If you saw a tank with a three digit number, you might expect more. With a six digit number, you might expect it’s near last.

Siggy says

@Intransitive,

Yes exactly. Some external knowledge or intuition is quite valuable for this problem. The Bayes approach is a mathematical formalization of that idea.

JM says

I think the best answer is that this is one of those problem where there is not enough information for a meaningful answer. Statistical methods give answers but the upwards margin of error is unlimited and flat, the answer doesn’t really give you any useful information.

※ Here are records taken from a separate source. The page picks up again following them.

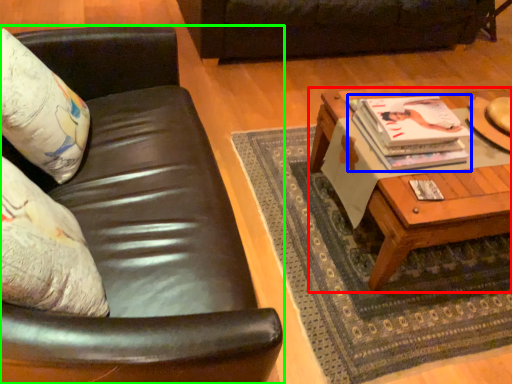 Question: Which is farther away from coffee table (highlighted by a red box)? magazine (highlighted by a blue box) or studio couch (highlighted by a green box)?

Choices:
 (A) magazine
 (B) studio couch

Answer: (B) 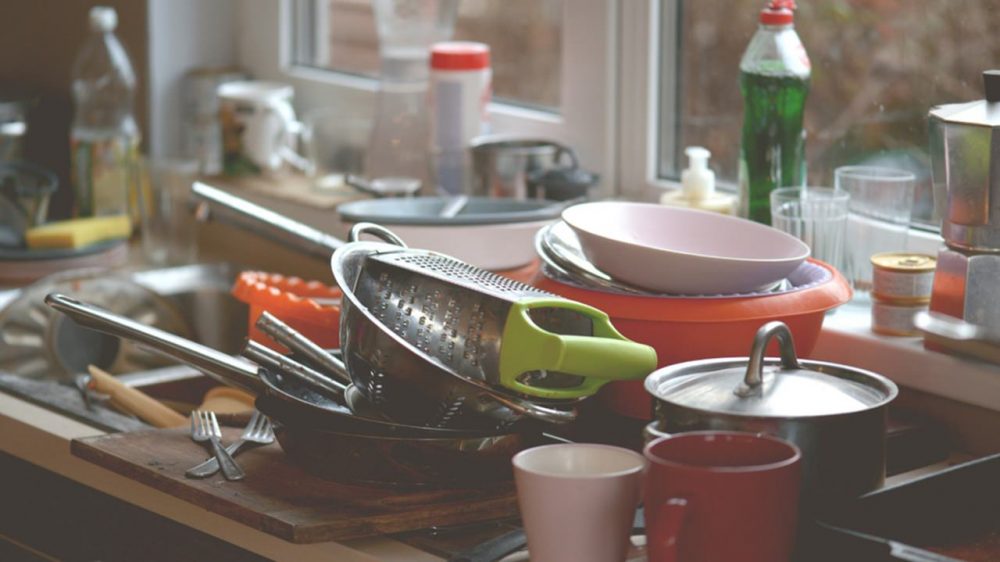 Locate an element on the screen. This screenshot has width=1000, height=562. utensil is located at coordinates [x=277, y=358], [x=281, y=336], [x=216, y=439], [x=254, y=426]. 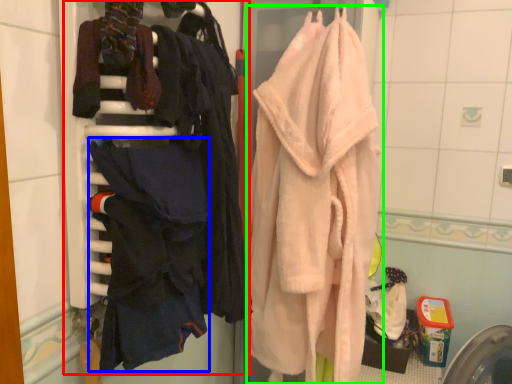 Question: Which is farther away from closet (highlighted by a red box)? clothing (highlighted by a blue box) or towel (highlighted by a green box)?

Choices:
 (A) clothing
 (B) towel

Answer: (B)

Frederic Bourgault-Christie says

@3: Well, if you literally had to make the guess in the dark, you would want one of the options, and there are situations where we actually need to make these kinds of guesses. But it is very true that this is a situation where you have two bad choices and what you’re doing is prioritizing what kinds of risks you care about.

JM says

@4 Frederic Bourgault-Christie: If your applying this to a real world problem there is always more information but you also have more problems. The various things Intransitive noted about putting the information in a real world context let you put some sensible limits on the numbers. In the real world you also face the problem that the numbers can be deceptive and the whole situation could be intentional deception. At a simple practical level serial numbers often don’t start at 1. At the deceptive end your enemy could be leaking information about weapon systems that don’t actually exist.

Christoph Hanck says

Re “Furthermore, as Ω goes to infinity, the expected number of tanks goes to infinity as well.” I agree that the discussion of the prior part is a bit confusing (at least to me). But “replacing” Ω with infinity in the calculations on the Wiki page do lead to a finite posterior mean, no?

Siggy says

@Christoph Hanck,

Here’s the equation I’m looking at. Under the “one tank” section, the expected number of tanks is given by the last equation:

(Ω-m)/log((Ω-1)/(m-1))

If you take the limit as Ω goes to infinity, this quantity diverges to infinity.

Christoph Hanck says

I see – I was referring to the many tanks solution (m-1)(k-1)/(k-2), so that should explain it – thanks!